The peer-reviewed literature review, “Development and reproductive effects of chemicals associated with unconventional oil and natural gas operations,” was published today in the quarterly scientific journal, Reviews of Environmental Health. The authors, Ellen Webb, Sheila Bushkin-Bedient, Amanda Cheng, Christopher D. Kassotis, Victoria Balise and Susan C. Nagel, concluded there was a compelling need to better understand the consequences of fracking “through rapid and thorough further health research.”
The group studied what was known about unconventional oil and gas development, including the facts that more than 15 million Americans live within one mile of such operations. Shale drilling and fracking involves the use of chemicals with known risks to the human reproductive system, including volatile organic compounds (namely, benzene, toluene, ethyl benzene, xylene and formaldehyde) and heavy metals.
Some of the increased risks the group identified in their review of the scientific literature including effects on the fertility of both men and women, effects on fetal development and birth defects.

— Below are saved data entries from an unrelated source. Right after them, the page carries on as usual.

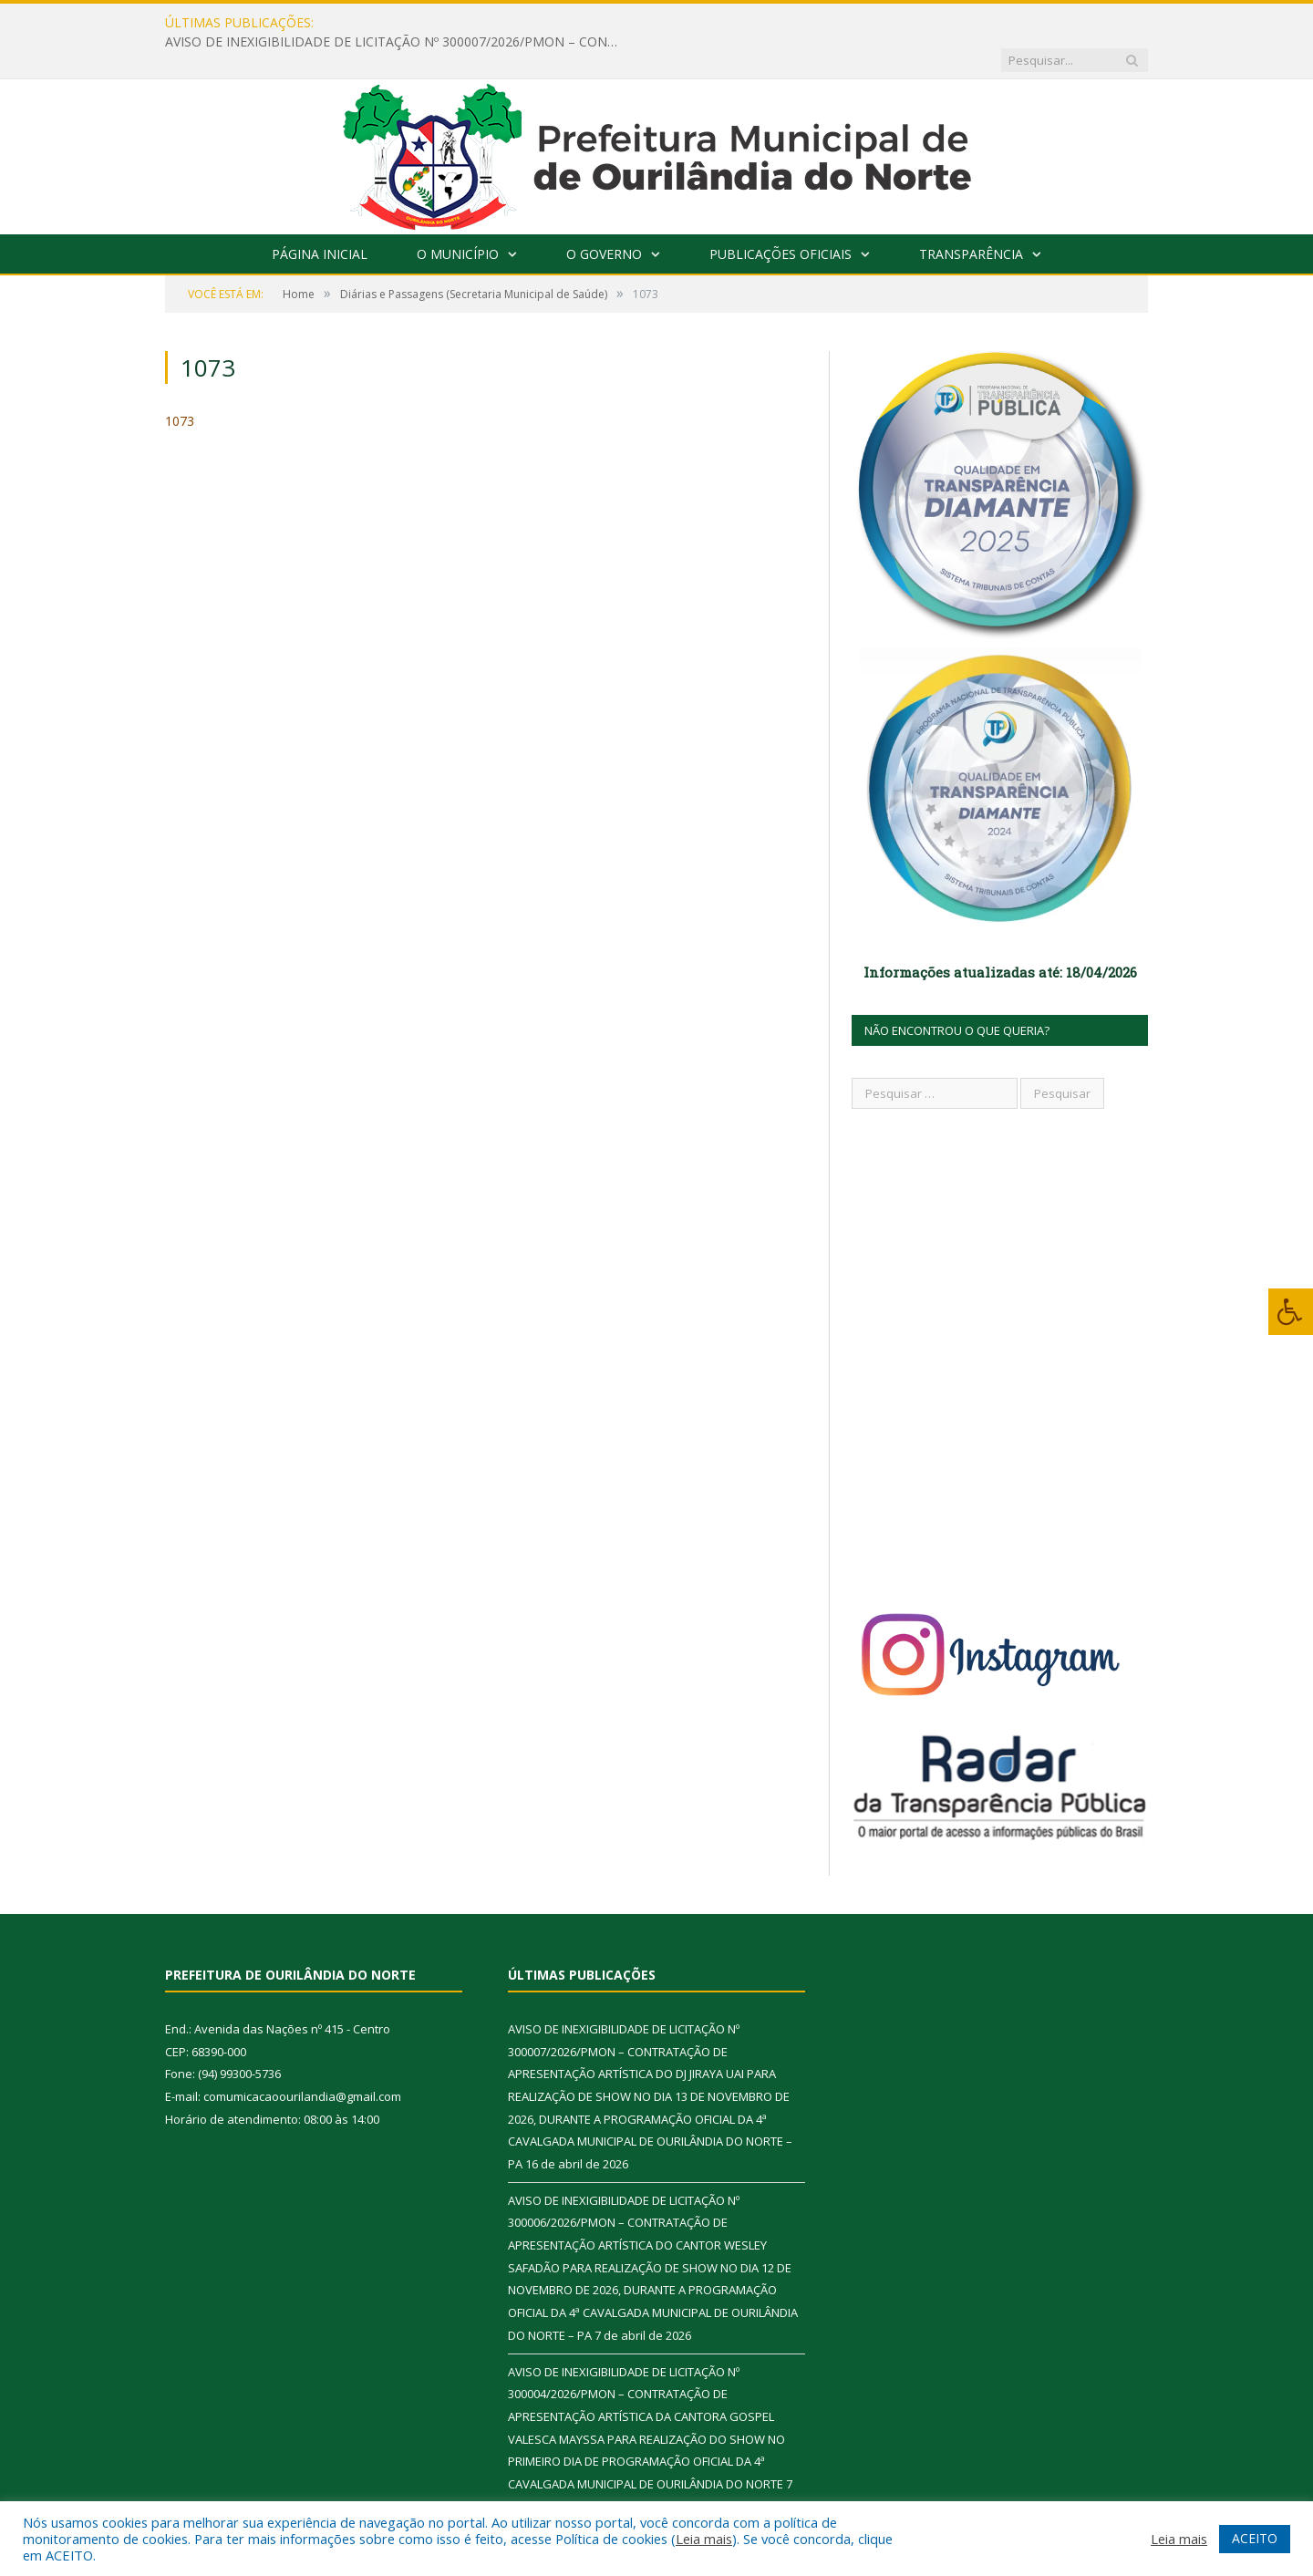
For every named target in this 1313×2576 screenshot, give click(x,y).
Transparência (971, 216)
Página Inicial (319, 216)
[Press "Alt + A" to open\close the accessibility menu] (1290, 1311)
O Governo (604, 216)
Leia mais (704, 2538)
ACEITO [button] (1254, 2538)
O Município (458, 216)
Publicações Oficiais (780, 216)
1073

In an interview, Bushkin-Bedient said the group found the work by two other researchers, veterinarian Michelle Bamberger and scientist Robert Oswald, particularly informative. Bamberger and Oswald which identified livestock near frack sites as sentinels to potential health risks and published their research in New Solutions: A Journal of Environmental and Occupational Health Policy in 2012.
Nagel said both additional laboratory experiments and large-scale epidemiological studies were needed to better understand the risks.